Read a highlighted excerpt from the panel below, where Tiffany and the panelists discuss connecting with investors during the first pitch of ideas. Scroll down to watch the full discussion.


Tiffany Blackstone: You referred to pattern matching where [investors] invest in people who look like them and whom they recognize and identify with. We know that investor groups are not like us. How else do you combine them? Is there a way you’ve found to jump over that hurdle and say, “Okay, where else can we identify?”

Tye Caldwell: Well, I think it’s just about being authentic. I think what really shocked us was when [my wife and I] were at our first investor meeting in Silicon Valley, the investor said when we walked in, “Oh, I thought you were going to be two white guys who were 6 feet tall.” That’s when we had to realize – because of our idea. They thought that because we had this idea, it was someone from our white counterpart.

And we understood that it was going to be a “no”, [so then] What are we doing? Are we going out? Are we saying something crazy? Are we being disrespectful? But at the end of the day, we were business people…we’re long in the tooth. We not only knew how to behave as founders, but we knew how to bounce back from that, and I think once we ended that conversation word got around that little community that ShearShare was here -down. We come from industry. We represented what we build, and I think that’s what helped us.

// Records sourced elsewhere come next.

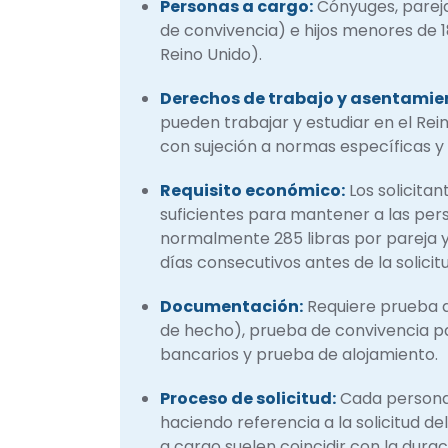
Personas a cargo:
Cónyuges, pareja
de convivencia) e hijos menores de 1
Reino Unido).
Derechos de trabajo y asentamie
pueden trabajar y estudiar en el Rein
con sujeción a normas específicas y
Requisito económico:
Los solicita
suficientes para mantener a las pers
normalmente 285 libras por pareja y 
días consecutivos antes de la solicitu
Documentación:
Requiere prueba d
de hecho), prueba de convivencia p
bancarios y prueba de alojamiento.
Proceso de solicitud:
Cada persona 
haciendo referencia a la solicitud del
a cargo suelen coincidir con la duraci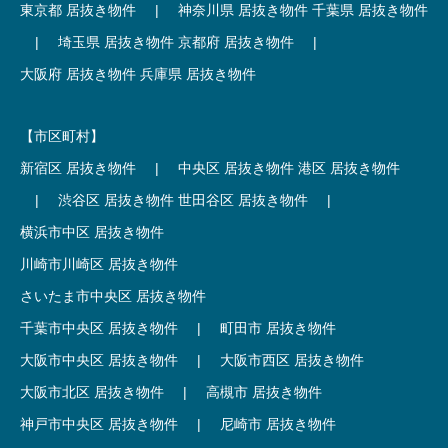
東京都 居抜き物件
|
神奈川県 居抜き物件
千葉県 居抜き物件
|
埼玉県 居抜き物件
京都府 居抜き物件
|
大阪府 居抜き物件
兵庫県 居抜き物件
【市区町村】
新宿区 居抜き物件
|
中央区 居抜き物件
港区 居抜き物件
|
渋谷区 居抜き物件
世田谷区 居抜き物件
|
横浜市中区 居抜き物件
川崎市川崎区 居抜き物件
さいたま市中央区 居抜き物件
千葉市中央区 居抜き物件
|
町田市 居抜き物件
大阪市中央区 居抜き物件
|
大阪市西区 居抜き物件
大阪市北区 居抜き物件
|
高槻市 居抜き物件
神戸市中央区 居抜き物件
|
尼崎市 居抜き物件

TB: Morgan and Carmella, tell us a bit about your experiences. You were both already in the tech industries and in financial services… Was it easier for you? Did you know what to expect when raising capital for your businesses? Did this help you?

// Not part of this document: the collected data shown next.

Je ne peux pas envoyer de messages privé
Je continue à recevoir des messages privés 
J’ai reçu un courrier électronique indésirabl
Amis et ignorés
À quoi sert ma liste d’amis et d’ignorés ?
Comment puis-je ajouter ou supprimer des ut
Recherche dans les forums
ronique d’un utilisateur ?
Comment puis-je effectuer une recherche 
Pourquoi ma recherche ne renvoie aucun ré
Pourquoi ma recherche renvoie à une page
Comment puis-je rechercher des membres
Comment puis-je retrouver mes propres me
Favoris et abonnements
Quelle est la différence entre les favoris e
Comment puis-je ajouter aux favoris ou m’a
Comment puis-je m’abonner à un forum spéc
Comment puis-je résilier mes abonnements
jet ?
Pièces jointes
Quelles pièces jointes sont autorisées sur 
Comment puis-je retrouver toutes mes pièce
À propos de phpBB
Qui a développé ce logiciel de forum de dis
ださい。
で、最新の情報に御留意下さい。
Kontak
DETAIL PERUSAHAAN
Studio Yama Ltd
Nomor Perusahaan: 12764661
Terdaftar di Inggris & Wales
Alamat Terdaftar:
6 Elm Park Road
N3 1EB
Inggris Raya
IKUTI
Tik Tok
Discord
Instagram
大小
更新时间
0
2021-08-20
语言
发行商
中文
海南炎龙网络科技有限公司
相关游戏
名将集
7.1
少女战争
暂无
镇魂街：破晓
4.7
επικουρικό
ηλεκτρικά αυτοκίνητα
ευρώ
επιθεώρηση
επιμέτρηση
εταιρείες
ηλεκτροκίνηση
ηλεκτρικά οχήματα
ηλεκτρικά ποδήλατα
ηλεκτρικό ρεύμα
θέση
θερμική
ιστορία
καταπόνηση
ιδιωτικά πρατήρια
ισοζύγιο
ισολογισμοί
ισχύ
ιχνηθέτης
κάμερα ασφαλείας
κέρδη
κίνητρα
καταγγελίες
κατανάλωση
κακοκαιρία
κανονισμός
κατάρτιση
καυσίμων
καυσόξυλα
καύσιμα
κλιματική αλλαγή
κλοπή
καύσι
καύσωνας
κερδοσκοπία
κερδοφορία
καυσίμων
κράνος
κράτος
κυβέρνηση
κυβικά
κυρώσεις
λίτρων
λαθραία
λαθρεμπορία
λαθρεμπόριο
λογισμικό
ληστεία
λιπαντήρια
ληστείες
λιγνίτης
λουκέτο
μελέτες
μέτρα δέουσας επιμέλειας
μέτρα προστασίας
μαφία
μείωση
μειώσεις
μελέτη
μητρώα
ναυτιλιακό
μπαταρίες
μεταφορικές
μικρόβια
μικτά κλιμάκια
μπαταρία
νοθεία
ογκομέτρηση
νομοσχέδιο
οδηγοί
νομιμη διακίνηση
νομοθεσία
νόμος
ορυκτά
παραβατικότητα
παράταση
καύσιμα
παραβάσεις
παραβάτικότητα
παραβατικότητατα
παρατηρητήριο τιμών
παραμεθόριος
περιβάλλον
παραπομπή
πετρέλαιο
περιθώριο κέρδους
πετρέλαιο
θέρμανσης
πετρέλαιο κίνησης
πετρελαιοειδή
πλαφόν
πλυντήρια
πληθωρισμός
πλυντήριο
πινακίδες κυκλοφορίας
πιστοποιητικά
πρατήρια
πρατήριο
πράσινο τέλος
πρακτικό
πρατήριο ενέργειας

Morgan Hewitt: Well, I think Tye understood that investors need to find something they can relate to. When we started our business, it was actually very difficult for my co-employee and I to share our origin story because it was deeply personal. I wouldn’t want to cry telling this story but I learned that I had to wear my heart on my sleeve because all of our early initial investors invested in it because my family member’s story was the story of their sister, the story of their cousin or the story of their best friend. There are so many people in this country who, unfortunately, are affected by mental illness, by suicide, by things like that. That’s what got the first group of investors to take the leap…those early checks are the hardest, and then once you have good people behind you, it’s great. For us, Hearst opened a lot of doors once Hearst supported us.

Carmel Cadet: So I had the experience of working in business for a few years as an investor in “big business”. But it’s very different to be the founder and a startup in the market. Part of it is, of course, learning how an investor thinks, and I think VC in general is different than a loan from the bank or an angel investment, even friends and family. It’s very different. If you are lucky enough to have a family member to invest or have enough funds to do so, sometimes they just assume they are giving you money and you are going to lose it. They just trust you and they love you. [But venture capitalists] expect you to deliver… and that’s the name of the game.

It took me a while to understand this new world. I was lucky enough to start the business. It was a one-woman show at first, and I convinced my husband to also take half of our 401K and said, “Trust me, honey. I’ll find a way for us to fill the gap.” gap here.” And finally, I did this… I was lucky enough to find an acceleration program and [our] first investor, who was a black investor at 500 and got us into the accelerator… It opened my eyes to the power of networks. For me, going through experience, as soon as someone says “yes”, they can open new doors. And taking advantage of that and understanding the rules of the game is important. There are a lot of ideas, and I realize that VCs get so much that in order for you to stand out and for you to ask for the time to explain what the idea is, you need to have something compelling that’s going to answer in certain boxes.